Even though Greek moussaka is not difficult to make, it is a bit time consuming. The good news is, with a little planning, you can prepare it ahead of time and moussaka is one of those dishes where the flavors only get better with time.
It’s an excellent make-head option for a weekend gathering or holiday meal. If you’ve been looking for a comfort food recipe that friends and family will request on repeat, moussaka is the recipe to wow them.
Table of Contents
- What is moussaka?
- Ingredients to make moussaka
- How to prepare eggplant for moussaka?
- Should you salt eggplant for moussaka?
- Potatoes: Yea or nay?
- What is moussaka meat sauce?
- Greek bechamel sauce!
- How to make moussaka
- What to serve with moussaka
- Make ahead tips for moussaka
- Not a meat eater? Try vegetarian moussaka
- How to store and reheat leftovers
- Can you freeze eggplant moussaka?
- More comforting eggplant recipes to try
- Moussaka: Eggplant Casserole Recipe
What is moussaka?
The epitome of Greek comfort food, moussaka (pronounced moo-sa-ka’a) is a hearty eggplant casserole with a flavor-packed meat sauce, and finished with a topping of rich creamy bechamel sauce.
Many wonder what the difference is between moussaka and lasagna, and it’s quite simple! Lasagna is made with layers of pasta, while moussaka is made with layers of vegetables.
There are variations of eggplant moussaka, some use potatoes or even zucchini squash. In Egypt, we ditch the bechamel topping and simply serve a deconstructed version with fried eggplant smothered in tomato sauce (it looks something like this vegan fried eggplant recipe).
Today, we’re going to stick closer to classic moussaka with all the delicious layers involved.
Ingredients to make moussaka
A classic Greek moussaka recipe has three key components: sliced eggplant, the meat sauce, and the bechamel sauce. Here are the ingredients you need to make each of the layers:
For the eggplant layer
- Eggplant sliced lengthwise into ¼-inch slices
- Extra virgin olive oil
For the meat sauce layer
- Yellow onion
- Ground lamb or ground beef
- Seasonings: oregano, cinnamon, black pepper, nutmeg, paprika or hot paprika
- Red wine
- Canned diced tomato
- Sugar
- Beef broth
For the bechamel sauce layer
- Extra virgin olive oil
- All-purpose flour
- Nutmeg
- Milk
- Eggs
How to prepare eggplant for moussaka?
If I had to choose a favorite vegetable, it’d probably be eggplant. Whether I’m roasting it to tender perfection, making an easy baba ganoush, or layering it with meat sauce and bechamel, like in today’s moussaka recipe, I can always rely on my trusty eggplant to deliver on flavor.

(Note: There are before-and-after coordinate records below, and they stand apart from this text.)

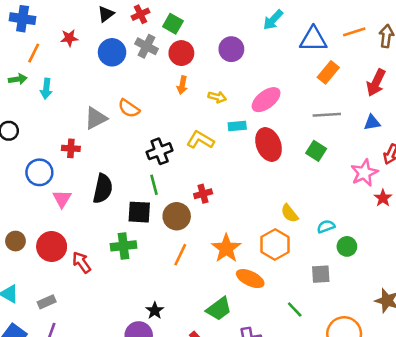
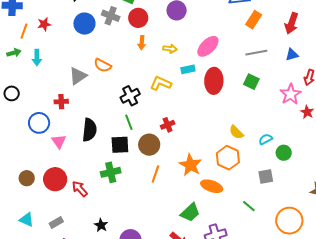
red star: (69, 38) -> (44, 24), moved
red ellipse: (269, 145) -> (214, 81), turned 30
black star: (155, 311) -> (101, 225), moved

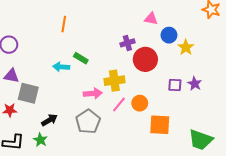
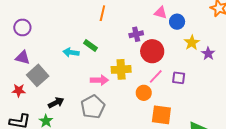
orange line: (64, 24) -> (102, 13), moved
blue circle: (169, 35) -> (177, 22), moved
purple star: (195, 84) -> (208, 54), moved
gray square: (28, 93) -> (38, 75), turned 30
pink line: (119, 104) -> (156, 76), moved

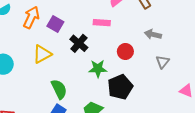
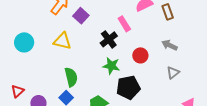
pink rectangle: (102, 23) -> (124, 24), turned 42
black cross: (79, 43) -> (109, 39), moved
yellow triangle: (42, 54) -> (62, 41), turned 30

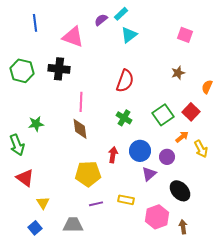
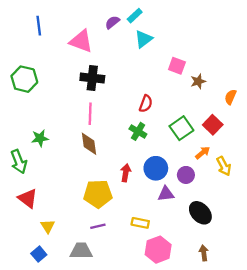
pink square: (185, 35) -> (177, 66), moved
black cross: (59, 69) -> (92, 78), moved
red semicircle: (125, 81) -> (146, 104), moved, size x0.7
purple triangle: (149, 174) -> (166, 194), turned 35
purple line: (96, 204) -> (98, 226), moved
pink hexagon: (157, 217) -> (158, 250), moved

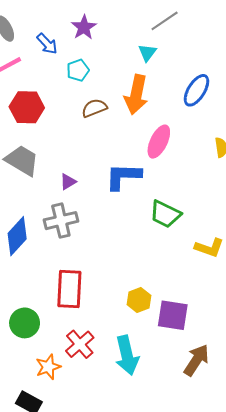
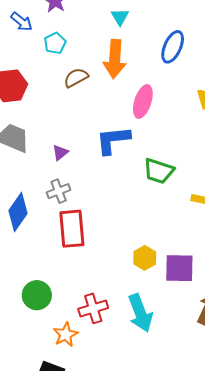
gray cross: (61, 221) -> (59, 191), size x0.7
red rectangle: (69, 289) -> (72, 229), moved
red cross: (80, 344) -> (93, 308), turned 32

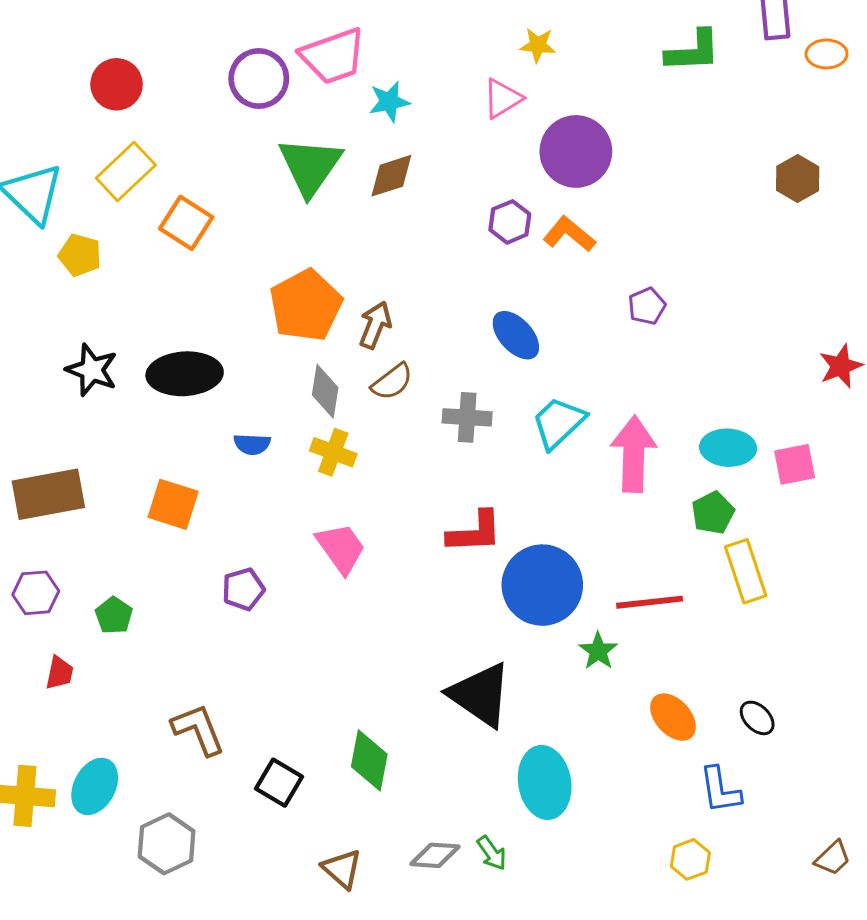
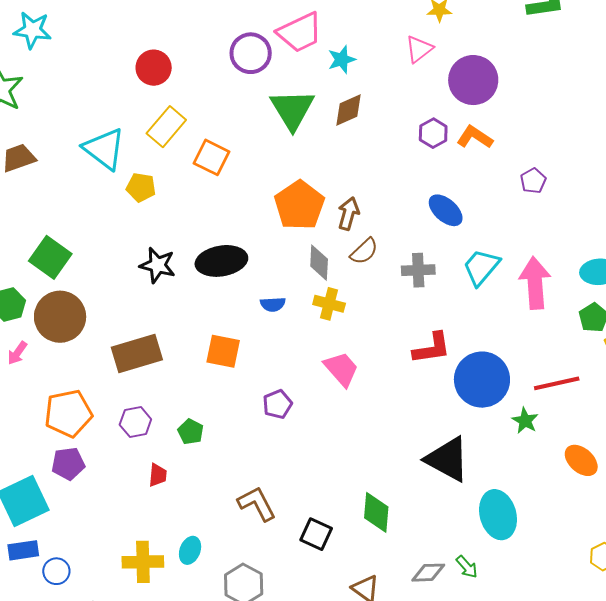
cyan ellipse: (95, 786) -> (190, 550), size x0.7

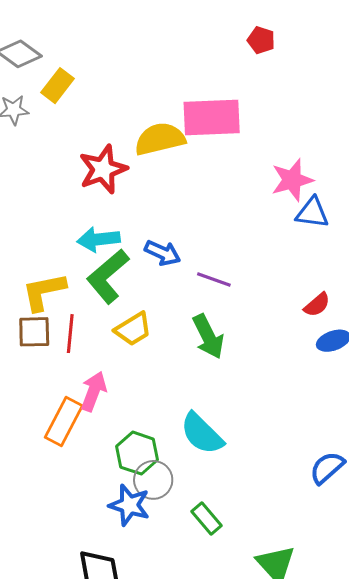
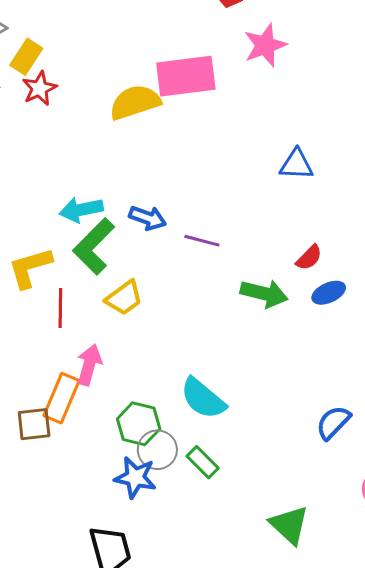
red star: (103, 169) -> (39, 88), moved, size x0.7
pink star: (292, 180) -> (265, 45), moved
brown square: (34, 332) -> (34, 424), moved
green arrow: (208, 337) -> (264, 293), moved, turned -45
green rectangle: (206, 519) -> (203, 462), moved

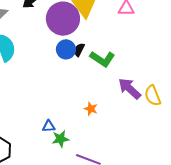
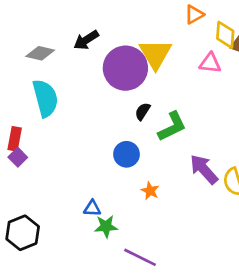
blue circle: (66, 49) -> (127, 154), moved
green L-shape: (102, 59) -> (172, 126), turned -65

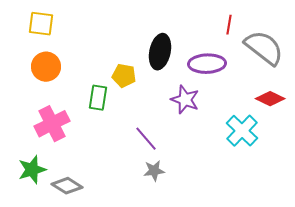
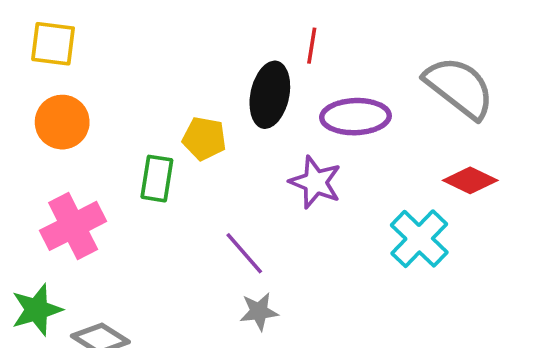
red line: (229, 25) -> (312, 46), moved

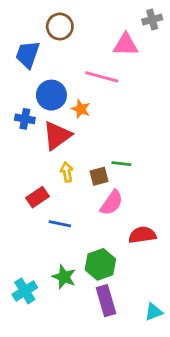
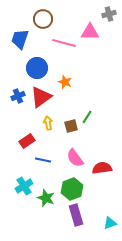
pink line: (102, 77) -> (64, 43), moved
orange star: (81, 109) -> (65, 82), moved
blue cross: (25, 119) -> (18, 96), moved, turned -32
green line: (121, 164) -> (87, 117), turned -64
pink semicircle: (112, 203) -> (75, 158), moved, turned 108
cyan cross: (25, 291) -> (24, 186), moved

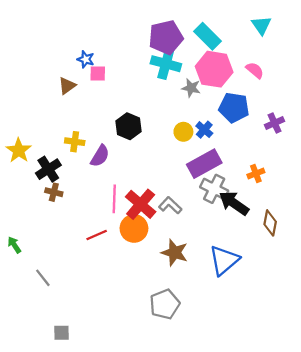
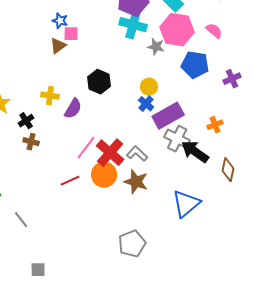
brown triangle: (67, 86) -> (58, 46), moved
blue cross: (204, 130) -> (146, 104), moved
black cross: (48, 169) -> (26, 121), size x0.7
pink line: (114, 199) -> (86, 148), turned 35
brown star: (175, 253) -> (136, 182), moved

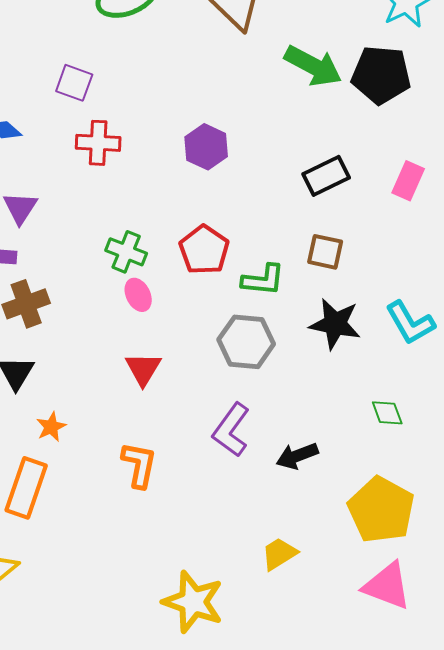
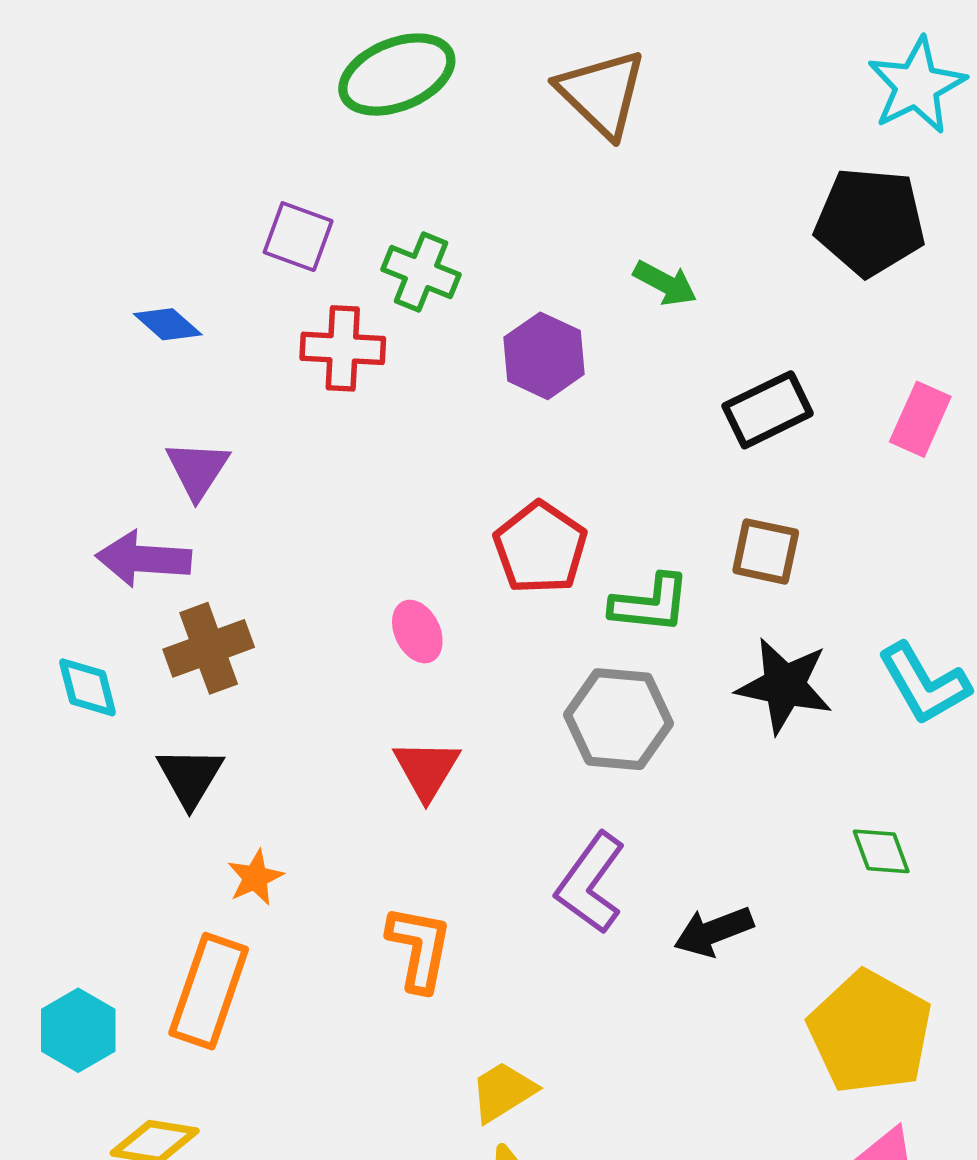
green arrow: (313, 66) -> (665, 283), moved, size x0.6
green cross: (126, 252) -> (421, 272), moved
yellow trapezoid: (279, 554) -> (503, 1092), moved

Because eggplant is one of the main ingredients in this recipe, preparing it properly is important. Here are some tips for how to prep eggplant for moussaka:
- Use large eggplants. Larger eggplants will yield large slices, which make it easier to form layers.
- You don’t need to peel the eggplant before cutting it.
- Slice the eggplant lengthwise into 1/4-inch pieces. Place the eggplant on a clean cutting board and hold it in place with your non-dominant hand. Using a sharp knife, carefully cut it into 1/4-inch slices and discard the end pieces.
- Salt the eggplant for the best flavor.
- Broil the eggplant. Broiling the eggplant is a major shortcut because the eggplant will cook quickly. The charred bits from broiling the eggplant result in a great flavor.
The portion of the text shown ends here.